In the listing below, find the line with "This screenshot has height=2576, width=503.", then repeat exactly every line from the top through that one.

Supplied data
━━━━━━
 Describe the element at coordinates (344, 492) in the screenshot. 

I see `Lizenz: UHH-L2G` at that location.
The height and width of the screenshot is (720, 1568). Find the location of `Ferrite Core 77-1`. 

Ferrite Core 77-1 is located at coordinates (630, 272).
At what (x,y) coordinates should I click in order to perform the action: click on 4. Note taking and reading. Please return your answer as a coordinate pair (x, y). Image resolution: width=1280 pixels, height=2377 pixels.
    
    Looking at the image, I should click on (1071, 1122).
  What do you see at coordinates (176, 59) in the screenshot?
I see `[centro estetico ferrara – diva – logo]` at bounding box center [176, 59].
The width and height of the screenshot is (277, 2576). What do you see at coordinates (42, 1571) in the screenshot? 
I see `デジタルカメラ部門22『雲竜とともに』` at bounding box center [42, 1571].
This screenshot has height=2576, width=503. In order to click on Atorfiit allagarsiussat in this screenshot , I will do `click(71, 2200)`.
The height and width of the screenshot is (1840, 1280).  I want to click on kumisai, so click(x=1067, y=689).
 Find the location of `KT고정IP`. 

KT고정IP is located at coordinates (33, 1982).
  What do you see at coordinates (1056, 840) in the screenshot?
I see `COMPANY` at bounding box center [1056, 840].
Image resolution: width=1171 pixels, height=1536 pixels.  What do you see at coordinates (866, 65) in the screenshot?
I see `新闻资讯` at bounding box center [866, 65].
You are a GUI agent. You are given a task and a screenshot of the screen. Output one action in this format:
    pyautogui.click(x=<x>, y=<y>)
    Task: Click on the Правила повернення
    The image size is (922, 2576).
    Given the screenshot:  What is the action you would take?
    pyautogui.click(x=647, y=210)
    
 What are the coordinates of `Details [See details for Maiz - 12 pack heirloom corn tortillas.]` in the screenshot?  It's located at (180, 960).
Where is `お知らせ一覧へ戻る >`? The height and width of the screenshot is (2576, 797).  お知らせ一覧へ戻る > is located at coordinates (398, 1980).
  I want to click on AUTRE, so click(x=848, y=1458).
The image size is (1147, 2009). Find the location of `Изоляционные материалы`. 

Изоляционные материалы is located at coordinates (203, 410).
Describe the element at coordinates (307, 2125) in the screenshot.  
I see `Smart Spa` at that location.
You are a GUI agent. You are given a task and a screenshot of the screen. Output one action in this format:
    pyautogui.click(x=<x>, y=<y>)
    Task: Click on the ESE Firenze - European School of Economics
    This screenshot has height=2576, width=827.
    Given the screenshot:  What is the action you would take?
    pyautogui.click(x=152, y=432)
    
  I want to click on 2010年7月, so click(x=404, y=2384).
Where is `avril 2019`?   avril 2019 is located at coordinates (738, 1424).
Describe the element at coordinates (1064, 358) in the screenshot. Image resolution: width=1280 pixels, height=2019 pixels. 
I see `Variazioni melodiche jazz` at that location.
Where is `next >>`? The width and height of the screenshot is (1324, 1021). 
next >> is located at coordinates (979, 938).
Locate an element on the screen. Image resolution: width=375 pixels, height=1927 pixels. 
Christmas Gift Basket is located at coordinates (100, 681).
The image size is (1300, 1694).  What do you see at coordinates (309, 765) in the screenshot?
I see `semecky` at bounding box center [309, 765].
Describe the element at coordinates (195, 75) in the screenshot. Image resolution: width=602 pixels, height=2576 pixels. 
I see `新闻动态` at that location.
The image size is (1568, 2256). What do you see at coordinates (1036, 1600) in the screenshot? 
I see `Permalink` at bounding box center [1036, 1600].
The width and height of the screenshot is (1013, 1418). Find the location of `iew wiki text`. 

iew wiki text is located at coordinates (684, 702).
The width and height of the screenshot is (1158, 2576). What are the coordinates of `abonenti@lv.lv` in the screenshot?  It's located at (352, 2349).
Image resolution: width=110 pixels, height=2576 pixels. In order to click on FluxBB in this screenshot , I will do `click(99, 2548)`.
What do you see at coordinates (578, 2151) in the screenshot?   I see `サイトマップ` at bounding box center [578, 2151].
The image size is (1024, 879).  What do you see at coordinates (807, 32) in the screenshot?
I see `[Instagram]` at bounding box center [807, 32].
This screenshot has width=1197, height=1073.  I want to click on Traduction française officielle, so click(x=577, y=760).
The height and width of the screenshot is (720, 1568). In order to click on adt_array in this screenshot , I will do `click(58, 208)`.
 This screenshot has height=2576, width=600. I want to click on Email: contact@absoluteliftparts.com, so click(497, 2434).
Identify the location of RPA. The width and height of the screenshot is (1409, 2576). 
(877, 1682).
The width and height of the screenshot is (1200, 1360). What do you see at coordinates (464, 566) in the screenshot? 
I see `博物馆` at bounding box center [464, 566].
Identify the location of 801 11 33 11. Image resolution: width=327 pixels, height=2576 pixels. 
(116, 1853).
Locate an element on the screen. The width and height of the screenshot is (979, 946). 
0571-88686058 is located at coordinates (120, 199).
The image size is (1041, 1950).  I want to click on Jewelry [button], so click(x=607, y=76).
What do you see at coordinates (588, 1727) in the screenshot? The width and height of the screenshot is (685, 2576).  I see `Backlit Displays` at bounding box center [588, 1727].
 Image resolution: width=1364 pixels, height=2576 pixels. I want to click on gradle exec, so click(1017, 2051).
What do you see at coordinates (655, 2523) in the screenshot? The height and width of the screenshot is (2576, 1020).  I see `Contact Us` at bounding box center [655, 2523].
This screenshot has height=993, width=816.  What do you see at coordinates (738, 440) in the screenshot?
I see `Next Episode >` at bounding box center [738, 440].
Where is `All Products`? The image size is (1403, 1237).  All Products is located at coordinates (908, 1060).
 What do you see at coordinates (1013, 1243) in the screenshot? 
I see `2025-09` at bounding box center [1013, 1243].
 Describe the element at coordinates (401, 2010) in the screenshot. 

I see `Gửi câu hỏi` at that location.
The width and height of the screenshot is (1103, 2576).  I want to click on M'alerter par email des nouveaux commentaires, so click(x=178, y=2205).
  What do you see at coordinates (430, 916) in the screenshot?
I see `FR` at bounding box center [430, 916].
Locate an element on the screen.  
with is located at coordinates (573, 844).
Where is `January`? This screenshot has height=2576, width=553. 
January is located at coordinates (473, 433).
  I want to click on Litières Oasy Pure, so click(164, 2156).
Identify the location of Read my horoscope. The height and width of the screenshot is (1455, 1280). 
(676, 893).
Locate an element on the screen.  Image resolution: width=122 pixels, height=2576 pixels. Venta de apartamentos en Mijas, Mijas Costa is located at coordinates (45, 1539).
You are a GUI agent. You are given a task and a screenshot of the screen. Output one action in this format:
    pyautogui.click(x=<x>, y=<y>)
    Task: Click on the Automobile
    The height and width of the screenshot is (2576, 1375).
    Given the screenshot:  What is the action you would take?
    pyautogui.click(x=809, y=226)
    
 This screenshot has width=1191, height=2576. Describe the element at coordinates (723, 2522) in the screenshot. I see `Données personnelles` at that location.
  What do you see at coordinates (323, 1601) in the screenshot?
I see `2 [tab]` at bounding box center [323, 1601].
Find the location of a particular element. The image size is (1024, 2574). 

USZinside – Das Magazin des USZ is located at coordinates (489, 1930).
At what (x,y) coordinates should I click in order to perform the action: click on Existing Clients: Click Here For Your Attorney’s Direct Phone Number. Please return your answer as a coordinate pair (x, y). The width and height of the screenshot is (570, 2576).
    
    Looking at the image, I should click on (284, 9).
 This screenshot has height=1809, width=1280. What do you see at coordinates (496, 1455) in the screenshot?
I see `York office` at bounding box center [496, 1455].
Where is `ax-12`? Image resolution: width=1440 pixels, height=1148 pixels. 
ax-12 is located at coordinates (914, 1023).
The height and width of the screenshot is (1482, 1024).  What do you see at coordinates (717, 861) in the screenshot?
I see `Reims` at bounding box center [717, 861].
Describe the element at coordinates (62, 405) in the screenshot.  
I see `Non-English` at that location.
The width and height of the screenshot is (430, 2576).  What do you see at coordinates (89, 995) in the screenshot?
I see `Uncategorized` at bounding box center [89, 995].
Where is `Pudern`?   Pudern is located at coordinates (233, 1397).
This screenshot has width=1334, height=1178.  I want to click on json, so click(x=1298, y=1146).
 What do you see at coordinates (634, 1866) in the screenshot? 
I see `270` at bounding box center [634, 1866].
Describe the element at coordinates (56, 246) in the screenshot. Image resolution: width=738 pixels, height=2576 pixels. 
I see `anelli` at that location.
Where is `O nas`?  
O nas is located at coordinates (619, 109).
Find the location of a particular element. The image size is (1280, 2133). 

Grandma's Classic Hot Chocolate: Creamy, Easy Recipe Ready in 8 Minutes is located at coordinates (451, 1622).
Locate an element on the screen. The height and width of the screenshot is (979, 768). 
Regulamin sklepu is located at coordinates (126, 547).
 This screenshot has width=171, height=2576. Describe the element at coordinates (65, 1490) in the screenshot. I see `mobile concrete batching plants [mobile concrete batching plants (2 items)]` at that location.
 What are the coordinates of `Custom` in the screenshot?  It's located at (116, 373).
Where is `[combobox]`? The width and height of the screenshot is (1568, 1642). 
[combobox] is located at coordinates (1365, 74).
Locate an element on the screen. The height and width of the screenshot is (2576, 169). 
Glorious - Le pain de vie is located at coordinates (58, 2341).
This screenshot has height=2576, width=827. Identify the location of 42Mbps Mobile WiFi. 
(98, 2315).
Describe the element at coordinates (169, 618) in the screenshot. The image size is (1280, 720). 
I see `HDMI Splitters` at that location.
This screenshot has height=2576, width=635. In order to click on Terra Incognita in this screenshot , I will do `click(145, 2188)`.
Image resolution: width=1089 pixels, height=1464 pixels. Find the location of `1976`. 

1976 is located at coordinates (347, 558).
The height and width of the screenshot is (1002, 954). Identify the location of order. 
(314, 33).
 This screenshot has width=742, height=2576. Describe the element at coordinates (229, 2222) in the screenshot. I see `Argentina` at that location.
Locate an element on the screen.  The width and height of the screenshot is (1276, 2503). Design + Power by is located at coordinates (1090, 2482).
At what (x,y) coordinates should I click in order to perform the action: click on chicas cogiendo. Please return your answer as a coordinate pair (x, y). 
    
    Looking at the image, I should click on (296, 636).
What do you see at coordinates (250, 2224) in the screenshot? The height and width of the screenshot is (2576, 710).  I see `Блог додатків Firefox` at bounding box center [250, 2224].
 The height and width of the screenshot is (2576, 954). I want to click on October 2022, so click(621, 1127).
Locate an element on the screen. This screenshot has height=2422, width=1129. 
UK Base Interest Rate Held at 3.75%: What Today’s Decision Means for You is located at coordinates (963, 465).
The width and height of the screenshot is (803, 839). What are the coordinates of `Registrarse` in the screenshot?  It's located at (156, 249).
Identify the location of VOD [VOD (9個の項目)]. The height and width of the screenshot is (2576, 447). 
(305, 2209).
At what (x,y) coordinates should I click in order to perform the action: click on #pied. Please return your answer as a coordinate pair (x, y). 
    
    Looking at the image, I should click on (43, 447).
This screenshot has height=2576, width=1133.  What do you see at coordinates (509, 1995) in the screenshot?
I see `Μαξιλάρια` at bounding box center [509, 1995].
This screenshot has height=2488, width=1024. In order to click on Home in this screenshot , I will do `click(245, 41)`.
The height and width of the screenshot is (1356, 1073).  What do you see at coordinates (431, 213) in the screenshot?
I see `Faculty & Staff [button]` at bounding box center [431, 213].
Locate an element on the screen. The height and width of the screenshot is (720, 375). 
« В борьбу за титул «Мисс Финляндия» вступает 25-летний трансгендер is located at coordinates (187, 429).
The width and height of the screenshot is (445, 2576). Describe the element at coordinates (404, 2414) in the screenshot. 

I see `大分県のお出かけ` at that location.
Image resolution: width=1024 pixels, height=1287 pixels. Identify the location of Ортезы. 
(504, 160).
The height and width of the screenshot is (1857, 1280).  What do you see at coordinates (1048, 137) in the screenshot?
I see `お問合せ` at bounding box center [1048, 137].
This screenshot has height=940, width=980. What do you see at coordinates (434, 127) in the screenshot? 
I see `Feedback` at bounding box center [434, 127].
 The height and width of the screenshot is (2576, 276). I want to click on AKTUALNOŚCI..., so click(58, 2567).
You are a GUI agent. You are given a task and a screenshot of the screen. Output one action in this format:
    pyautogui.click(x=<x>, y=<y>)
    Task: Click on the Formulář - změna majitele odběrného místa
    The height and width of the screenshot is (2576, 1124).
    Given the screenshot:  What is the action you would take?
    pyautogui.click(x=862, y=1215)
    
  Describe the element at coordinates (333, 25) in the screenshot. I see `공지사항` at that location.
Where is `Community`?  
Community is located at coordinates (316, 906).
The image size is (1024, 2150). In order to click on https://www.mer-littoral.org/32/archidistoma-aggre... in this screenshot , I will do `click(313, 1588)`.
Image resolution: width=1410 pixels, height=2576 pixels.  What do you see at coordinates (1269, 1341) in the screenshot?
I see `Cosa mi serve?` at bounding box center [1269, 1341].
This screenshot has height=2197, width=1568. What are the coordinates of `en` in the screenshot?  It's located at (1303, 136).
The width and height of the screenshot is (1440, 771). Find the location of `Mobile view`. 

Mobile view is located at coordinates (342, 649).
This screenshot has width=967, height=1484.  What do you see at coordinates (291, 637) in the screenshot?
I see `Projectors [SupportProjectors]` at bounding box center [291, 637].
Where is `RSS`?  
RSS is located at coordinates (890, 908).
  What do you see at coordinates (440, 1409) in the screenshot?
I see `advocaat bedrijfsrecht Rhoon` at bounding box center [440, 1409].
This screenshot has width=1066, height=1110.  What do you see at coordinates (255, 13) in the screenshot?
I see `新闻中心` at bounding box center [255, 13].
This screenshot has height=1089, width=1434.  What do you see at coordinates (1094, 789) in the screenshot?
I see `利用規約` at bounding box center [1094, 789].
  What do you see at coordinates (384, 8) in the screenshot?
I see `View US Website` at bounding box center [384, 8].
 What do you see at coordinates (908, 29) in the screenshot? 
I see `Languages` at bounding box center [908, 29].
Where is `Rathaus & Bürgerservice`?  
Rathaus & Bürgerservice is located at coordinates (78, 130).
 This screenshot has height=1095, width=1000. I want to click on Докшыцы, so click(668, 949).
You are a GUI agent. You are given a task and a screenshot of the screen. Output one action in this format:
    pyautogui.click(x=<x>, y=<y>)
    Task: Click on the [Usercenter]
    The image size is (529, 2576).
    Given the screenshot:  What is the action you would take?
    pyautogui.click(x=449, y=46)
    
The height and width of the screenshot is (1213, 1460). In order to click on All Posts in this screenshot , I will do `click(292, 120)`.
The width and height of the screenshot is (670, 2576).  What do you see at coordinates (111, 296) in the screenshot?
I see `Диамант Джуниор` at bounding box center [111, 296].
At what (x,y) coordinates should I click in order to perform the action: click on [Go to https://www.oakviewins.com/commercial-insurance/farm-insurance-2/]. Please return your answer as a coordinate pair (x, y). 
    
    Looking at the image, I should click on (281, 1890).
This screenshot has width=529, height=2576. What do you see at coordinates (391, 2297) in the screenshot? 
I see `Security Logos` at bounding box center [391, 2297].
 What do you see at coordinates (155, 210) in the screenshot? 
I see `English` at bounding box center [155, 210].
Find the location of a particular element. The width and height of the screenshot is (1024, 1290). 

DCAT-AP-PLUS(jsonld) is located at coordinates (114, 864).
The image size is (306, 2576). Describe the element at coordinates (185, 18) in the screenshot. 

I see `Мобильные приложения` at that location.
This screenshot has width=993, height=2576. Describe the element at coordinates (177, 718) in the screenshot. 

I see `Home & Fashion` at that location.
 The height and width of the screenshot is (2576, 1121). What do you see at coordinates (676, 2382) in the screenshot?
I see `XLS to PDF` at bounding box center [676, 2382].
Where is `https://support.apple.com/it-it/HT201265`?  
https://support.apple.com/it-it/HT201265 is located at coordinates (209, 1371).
━━━━━━
Written solution
 Describe the element at coordinates (344, 492) in the screenshot. 

I see `Lizenz: UHH-L2G` at that location.
The height and width of the screenshot is (720, 1568). Find the location of `Ferrite Core 77-1`. 

Ferrite Core 77-1 is located at coordinates (630, 272).
At what (x,y) coordinates should I click in order to perform the action: click on 4. Note taking and reading. Please return your answer as a coordinate pair (x, y). Image resolution: width=1280 pixels, height=2377 pixels.
    
    Looking at the image, I should click on (1071, 1122).
  What do you see at coordinates (176, 59) in the screenshot?
I see `[centro estetico ferrara – diva – logo]` at bounding box center [176, 59].
The width and height of the screenshot is (277, 2576). What do you see at coordinates (42, 1571) in the screenshot? 
I see `デジタルカメラ部門22『雲竜とともに』` at bounding box center [42, 1571].
This screenshot has height=2576, width=503. In order to click on Atorfiit allagarsiussat in this screenshot , I will do `click(71, 2200)`.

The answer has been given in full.